A letter to the editor of
The Mount Vernon Optic-Herald

Mt. Vernon, Texas - Cypress Springs Lake

Page 2, Mount Vernon Optic-Herald, Thursday, Feb. 18,1999


It's no secret that we Lake People pay more in taxes than any other part of Franklin County. There are times that some of us complain of the unfairness, and hope to change the inequity, but on the morning of February 6, I realized how blessed we are to pay more than our fair share. I watched the tocsin moments of a predawn bass tournament takeoff. And I do mean takeoff. Not just a few whiney jet skis or a couple of buzzy little bass boats, but a giant floating cockroach armada bigger than the invasion of Normandy. it was an event that (had there been light) could have been recorded on videotape fora ton of academy awards. It was like a front row seat at Saving Private Ryan.


Big events in life seem to sneak up, for on that fateful morning as we were trying to sleep in, we gradually came awake to the low rumble of a thousand idling cylinders. Having to go to the bathroom anyway, I got up and looked across the graceful waters of beautiful Lake Cypress Springs. There in the foreground of the lights of the marina, I saw the beautiful Christmas twinkling red and green of navigation lights, and towering a few feet above them, swaying in the ripples, anchor lights. It was like my first Christmas, 1939. Overcome with emotion, I exclaimed, "Holy tuna fish, it's a bass tournament!!!!!" Wife Gail got out of bed and we stood arm in arm at the window, marveling at the lifting gray, and the bellow of the head fisherweenie with a bullhorn. (Our grandson calls them fisherweenies.) He was shouting rules and numbers like General Patton on the eve of battle. Gail and I donned our bathrobes, and went out on the porch. We were humbled to witness a world class event, not unlike the installation of a Grand Dragon or a Pope.

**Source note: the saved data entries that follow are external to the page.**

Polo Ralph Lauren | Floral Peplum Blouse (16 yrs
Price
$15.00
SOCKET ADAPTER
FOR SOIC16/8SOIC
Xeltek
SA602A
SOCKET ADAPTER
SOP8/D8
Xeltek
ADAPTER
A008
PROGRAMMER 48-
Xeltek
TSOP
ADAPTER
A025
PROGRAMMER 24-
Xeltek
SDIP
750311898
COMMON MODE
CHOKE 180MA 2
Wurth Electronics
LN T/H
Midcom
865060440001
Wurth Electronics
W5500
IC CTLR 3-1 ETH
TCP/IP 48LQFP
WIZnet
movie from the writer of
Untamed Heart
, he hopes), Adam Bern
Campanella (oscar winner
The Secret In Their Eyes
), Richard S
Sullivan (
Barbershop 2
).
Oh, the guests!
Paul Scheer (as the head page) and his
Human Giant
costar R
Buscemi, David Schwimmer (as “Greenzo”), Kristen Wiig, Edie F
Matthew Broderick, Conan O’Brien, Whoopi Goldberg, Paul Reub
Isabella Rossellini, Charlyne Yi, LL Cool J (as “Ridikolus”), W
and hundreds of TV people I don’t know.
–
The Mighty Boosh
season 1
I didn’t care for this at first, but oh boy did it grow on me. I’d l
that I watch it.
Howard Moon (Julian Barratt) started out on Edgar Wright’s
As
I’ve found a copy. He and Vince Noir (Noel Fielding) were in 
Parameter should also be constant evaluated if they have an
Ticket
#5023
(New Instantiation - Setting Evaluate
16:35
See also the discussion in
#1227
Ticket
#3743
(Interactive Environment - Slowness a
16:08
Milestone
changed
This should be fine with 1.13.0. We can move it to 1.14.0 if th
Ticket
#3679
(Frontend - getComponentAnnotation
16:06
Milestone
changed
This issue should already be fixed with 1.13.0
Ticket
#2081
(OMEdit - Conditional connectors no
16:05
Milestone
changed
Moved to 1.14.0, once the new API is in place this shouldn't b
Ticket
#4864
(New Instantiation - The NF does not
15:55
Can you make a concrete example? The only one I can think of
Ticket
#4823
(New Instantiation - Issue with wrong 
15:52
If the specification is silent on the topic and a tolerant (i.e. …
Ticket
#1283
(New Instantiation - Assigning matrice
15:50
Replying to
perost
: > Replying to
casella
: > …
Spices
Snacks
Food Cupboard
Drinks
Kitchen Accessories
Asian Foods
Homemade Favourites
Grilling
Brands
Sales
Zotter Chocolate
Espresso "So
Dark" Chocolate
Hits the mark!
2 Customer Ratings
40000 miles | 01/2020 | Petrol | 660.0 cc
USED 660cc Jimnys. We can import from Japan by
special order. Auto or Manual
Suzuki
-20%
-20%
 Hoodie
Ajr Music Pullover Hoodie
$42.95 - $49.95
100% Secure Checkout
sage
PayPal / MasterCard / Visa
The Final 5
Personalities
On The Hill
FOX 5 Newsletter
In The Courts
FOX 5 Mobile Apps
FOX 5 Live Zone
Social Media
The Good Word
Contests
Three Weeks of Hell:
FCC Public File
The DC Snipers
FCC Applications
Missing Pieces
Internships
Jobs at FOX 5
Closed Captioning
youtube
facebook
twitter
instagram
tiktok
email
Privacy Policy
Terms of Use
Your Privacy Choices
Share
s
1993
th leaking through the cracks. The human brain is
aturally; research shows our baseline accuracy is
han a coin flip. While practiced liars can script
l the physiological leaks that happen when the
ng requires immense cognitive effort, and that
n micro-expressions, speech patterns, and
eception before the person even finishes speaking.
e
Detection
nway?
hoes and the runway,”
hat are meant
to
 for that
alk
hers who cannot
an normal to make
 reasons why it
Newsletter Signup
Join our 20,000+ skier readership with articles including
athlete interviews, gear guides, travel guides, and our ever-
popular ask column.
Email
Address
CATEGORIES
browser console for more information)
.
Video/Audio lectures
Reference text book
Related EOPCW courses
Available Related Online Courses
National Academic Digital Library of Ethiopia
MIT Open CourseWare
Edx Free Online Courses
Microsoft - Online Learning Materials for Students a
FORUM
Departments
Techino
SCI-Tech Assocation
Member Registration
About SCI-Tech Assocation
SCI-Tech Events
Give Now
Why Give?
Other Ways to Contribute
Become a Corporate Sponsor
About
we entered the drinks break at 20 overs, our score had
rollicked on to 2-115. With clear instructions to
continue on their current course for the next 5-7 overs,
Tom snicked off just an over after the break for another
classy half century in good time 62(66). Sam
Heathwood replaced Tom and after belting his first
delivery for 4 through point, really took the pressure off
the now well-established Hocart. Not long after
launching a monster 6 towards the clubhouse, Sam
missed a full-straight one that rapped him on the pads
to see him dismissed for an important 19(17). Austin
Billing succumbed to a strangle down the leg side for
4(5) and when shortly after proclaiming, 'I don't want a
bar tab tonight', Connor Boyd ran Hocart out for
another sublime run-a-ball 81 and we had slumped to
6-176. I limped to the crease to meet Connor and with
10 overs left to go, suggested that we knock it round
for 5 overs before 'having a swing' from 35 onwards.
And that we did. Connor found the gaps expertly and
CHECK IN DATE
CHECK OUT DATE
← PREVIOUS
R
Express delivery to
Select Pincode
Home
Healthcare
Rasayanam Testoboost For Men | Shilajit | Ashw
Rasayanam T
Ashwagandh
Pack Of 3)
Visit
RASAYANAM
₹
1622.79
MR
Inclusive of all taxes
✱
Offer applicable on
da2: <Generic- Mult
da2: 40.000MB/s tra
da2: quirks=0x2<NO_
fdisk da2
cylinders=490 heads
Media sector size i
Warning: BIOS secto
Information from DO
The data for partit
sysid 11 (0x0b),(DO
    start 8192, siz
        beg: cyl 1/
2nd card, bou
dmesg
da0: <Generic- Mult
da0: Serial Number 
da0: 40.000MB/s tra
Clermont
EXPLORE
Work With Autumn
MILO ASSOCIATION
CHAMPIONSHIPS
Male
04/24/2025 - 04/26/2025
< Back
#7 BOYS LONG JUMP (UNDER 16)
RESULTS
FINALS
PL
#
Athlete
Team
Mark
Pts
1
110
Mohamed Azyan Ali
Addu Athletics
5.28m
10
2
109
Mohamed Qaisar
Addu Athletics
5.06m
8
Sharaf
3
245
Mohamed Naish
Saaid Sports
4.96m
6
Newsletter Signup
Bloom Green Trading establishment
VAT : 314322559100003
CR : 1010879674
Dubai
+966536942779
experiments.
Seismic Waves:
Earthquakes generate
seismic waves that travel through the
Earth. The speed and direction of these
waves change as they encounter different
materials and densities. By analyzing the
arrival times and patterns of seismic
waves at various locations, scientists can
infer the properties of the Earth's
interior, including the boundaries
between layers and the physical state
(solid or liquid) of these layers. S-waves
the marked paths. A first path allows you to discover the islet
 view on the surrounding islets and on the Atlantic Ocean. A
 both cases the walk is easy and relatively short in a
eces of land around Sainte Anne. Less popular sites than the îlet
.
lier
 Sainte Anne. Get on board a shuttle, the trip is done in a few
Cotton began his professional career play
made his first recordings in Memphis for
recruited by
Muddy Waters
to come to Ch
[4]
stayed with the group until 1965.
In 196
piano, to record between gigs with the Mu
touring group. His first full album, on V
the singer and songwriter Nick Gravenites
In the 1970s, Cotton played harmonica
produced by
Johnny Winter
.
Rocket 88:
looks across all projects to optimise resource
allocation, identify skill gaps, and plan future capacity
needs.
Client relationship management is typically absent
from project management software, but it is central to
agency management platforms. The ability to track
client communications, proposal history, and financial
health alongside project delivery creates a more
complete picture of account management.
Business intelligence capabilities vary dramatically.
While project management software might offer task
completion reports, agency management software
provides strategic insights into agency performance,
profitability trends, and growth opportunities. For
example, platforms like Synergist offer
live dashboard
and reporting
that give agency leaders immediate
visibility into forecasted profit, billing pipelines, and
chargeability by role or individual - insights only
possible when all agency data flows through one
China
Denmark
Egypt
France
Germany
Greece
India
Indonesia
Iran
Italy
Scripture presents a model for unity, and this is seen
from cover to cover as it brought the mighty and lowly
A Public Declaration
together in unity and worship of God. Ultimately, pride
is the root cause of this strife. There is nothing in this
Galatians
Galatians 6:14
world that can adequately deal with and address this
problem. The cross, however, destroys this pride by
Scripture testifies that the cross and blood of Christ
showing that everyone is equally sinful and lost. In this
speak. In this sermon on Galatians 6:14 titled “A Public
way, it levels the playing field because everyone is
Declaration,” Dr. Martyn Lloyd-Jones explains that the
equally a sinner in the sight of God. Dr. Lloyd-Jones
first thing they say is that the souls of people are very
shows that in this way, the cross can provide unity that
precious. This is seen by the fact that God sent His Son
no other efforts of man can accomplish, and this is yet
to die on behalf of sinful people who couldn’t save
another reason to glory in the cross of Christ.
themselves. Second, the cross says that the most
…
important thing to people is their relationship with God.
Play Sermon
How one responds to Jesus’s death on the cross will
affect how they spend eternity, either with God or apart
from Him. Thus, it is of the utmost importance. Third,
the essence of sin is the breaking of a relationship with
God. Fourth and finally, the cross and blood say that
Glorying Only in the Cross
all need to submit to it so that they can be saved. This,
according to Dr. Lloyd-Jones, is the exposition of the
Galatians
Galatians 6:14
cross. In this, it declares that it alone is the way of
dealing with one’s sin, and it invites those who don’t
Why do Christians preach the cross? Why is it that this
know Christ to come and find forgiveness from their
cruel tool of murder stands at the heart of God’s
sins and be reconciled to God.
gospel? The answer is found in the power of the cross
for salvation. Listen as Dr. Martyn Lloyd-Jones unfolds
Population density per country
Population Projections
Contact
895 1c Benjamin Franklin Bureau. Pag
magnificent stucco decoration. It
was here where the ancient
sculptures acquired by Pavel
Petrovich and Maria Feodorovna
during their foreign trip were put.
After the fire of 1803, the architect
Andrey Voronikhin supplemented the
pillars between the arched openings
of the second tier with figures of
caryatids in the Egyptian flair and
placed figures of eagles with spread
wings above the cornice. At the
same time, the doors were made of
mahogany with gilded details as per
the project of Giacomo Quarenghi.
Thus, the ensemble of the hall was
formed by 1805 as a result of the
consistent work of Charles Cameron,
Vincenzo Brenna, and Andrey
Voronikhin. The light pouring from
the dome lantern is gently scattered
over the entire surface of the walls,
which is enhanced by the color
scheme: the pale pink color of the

At 6:30 there was a bellow for silence. The engines stopped, and a prayer fisherweenie began to talk directly to God. I know it was God, 'cause he talked so fast. We could only understand a few words, but in a twinkling we heard a fateful "amen". The head fisherweenie yelled, "Gentlemen, start your engines." Like it was the Indianapolis 500. Cupping my hands to my mouth, I yelled, "Wait, someone needs to pray for the poor fish!" The engines of the crazed fisherweenies drowned my plea for equal time. The fish were about to be assaulted by whirling propellers, hooks, invisible line, and electronic death rays.


Swiftly the boats got into a crooked line, and filed past the head fisherweenie boat. He checked each fisherweenie like St. Peter checks lawyers into heaven. On Dasher, on Prancer, on Donner and Blitzen he yelled into his bullhorn. Once past the Purley gate, each fisherweenie goosed the throttle and he was off, faster than a nuclear submarine and twice as dangerous. My neighbor Steve lost count after 58 flsherweenies. I was too awed to count.

They headed in every direction, and slowly the noise died down to the point that Gail and I could look each other in the eye, and awed by what we had seen, murmur, "I love you." Soon we became aware of a lone fisherweenie going sadly back to the marina at but half of full speed. I looked at Gail, our eyes locked, and we said with one voice, "He forgot the worms."

Few have witnessed the pageant and ceremony that we saw that gray dawn. We wish them well. To the unfortunates who live in the cities of Mount Vernon, or even Winnsboro, I say, "Don't waste the rest of your life in that musty old town. Move to Lake Cypress Springs. Pay the disproportionate taxes, and witness the humbling spectacle of a predawn Bass Tournament. Like Gail and I, your lives will ever be changed."